MOSCOW, March 24 (RAPSI) – Russia’s Supreme Court has upheld the life sentence passed on Said Amirov, the former mayor of Dagestan's capital Makhachkala, for terrorism, RAPSI learnt in the court’s press office on Thursday.
Defense lawyers asked the court to reverse the judgment but their appeal was dismissed. Thus the ruling took effect.
Concurrently, the Supreme Court reduced the sentence from 18 years to 17 years and 10 months in prison for Amirov’s nephew Yusup Dzhaparov.
Sentences handed down to other defendants were also upheld.
On August 27, 2015, the North Caucasus District Court sentenced Amirov to life in prison for terrorism. His nephew, Yusup Dzhaparov, who was a deputy mayor of Kaspiysk, was sentenced to 18 years in a high security prison and 18 months of supervised release. Six other men who had been also convicted in this case received long jail terms ranging from 10 to 22 years.
They were found guilty of organizing a 2011 terrorist attack in a shopping mall in the city of Kaspiysk and killing Arsen Gadzhibekov, the director of the Investigative Committee in one of the districts of Makhachkala.
Gadzhibekov at the time of his death worked on a number of high-profile criminal cases, including the 2010 twin bombings in Kizlyar, a town on the border with Chechnya, that left 10 killed and 270 injured.
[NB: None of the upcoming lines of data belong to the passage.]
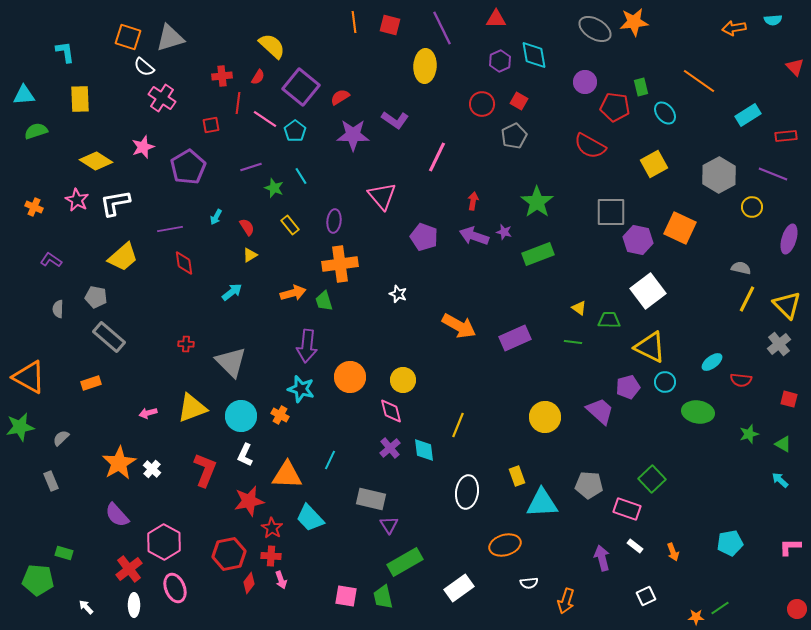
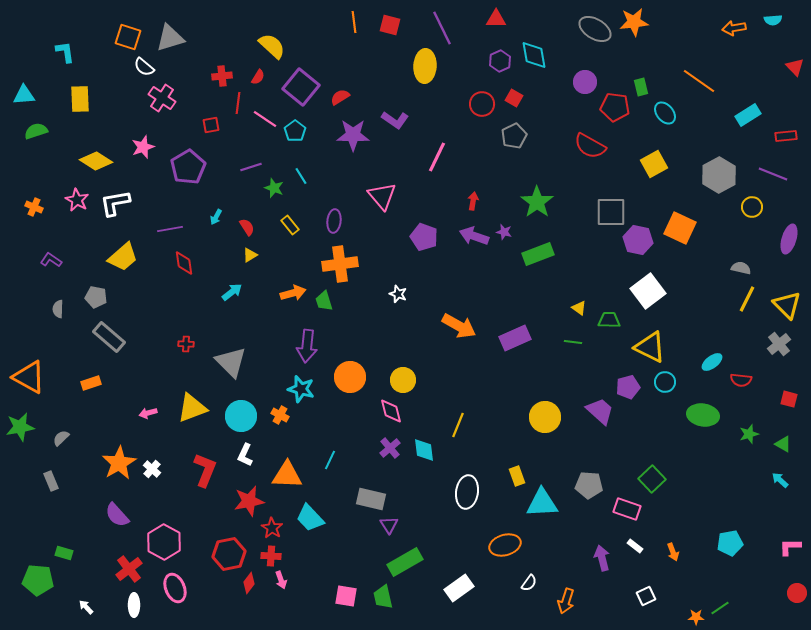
red square at (519, 101): moved 5 px left, 3 px up
green ellipse at (698, 412): moved 5 px right, 3 px down
white semicircle at (529, 583): rotated 48 degrees counterclockwise
red circle at (797, 609): moved 16 px up
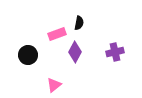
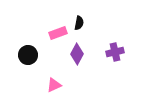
pink rectangle: moved 1 px right, 1 px up
purple diamond: moved 2 px right, 2 px down
pink triangle: rotated 14 degrees clockwise
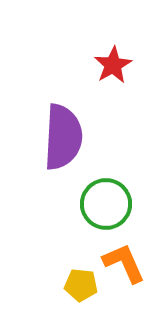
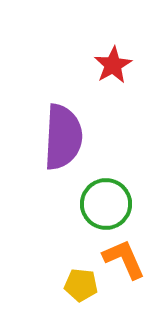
orange L-shape: moved 4 px up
He was also investigating misconduct allegations against members of the Makhachkala city administration headed by Amirov, according to Investigative Committee spokesman Vladimir Markin.
Moreover, in July 2014, Amirov and Dzhaparov were sentenced to 10 and 8.5 years in prison, respectively, for plotting a murder attempt on Sagid Murtazaliyev, head of the Pension Fund in Dagestan and a prominent Russian wrestler, whose plane was supposed to be shot down by a shoulder-fired surface-to-air missile.